Pedersen M; Pedersen KK; Bruunsgaard H; Krabbe KS; Thomsen C; Faerch K; Pedersen BK; Mortensen EL
PLoS One 2012; 7(12): e51132
PubMed ID: 23251434

AIMS: Metabolic disturbances may contribute to cognitive dysfunction in patients with type 2 diabetes. We investigated the relation between cognitive impairment and metabolic deteriorations, low physical fitness, low-grade inflammation and abdominal obesity in middle aged individuals. METHODS: We conducted a cross-sectional study including 40 to 65 year-old patients with type 2 diabetes and limited co morbidity (N = 56), age-matched individuals with impaired glucose tolerance (N = 56) as well as age-matched controls with normal glucose tolerance (N = 72).

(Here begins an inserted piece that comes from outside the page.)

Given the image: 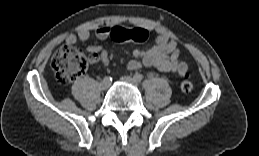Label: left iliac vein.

Specific cognitive functions were assessed with focus on verbal memory, processing speed, executive functions, and a composite overall mean score. Oral glucose tolerance test, VO(2)max test, systemic inflammation, DXA scanning and abdominal MRI were measured. RESULTS: Multiple linear regression analyses adjusting for age, gender and verbal intelligence demonstrated that a low score in processing speed, executive functions and overall cognitive function were related to high fasting C-peptide, as well as low insulin sensitivity, beta-cell function and VO(2)max. Measurements of blood glucose, obesity and inflammation were not associated with cognitive function. CONCLUSION: Low cognitive scores are seen in middle aged individuals with hyperinsulinemia, low insulin sensitivity, beta-cell function and low aerobic capacity. These findings emphasize the importance of appropriate lifestyle and not only blood glucose control in prevention of cognitive disability.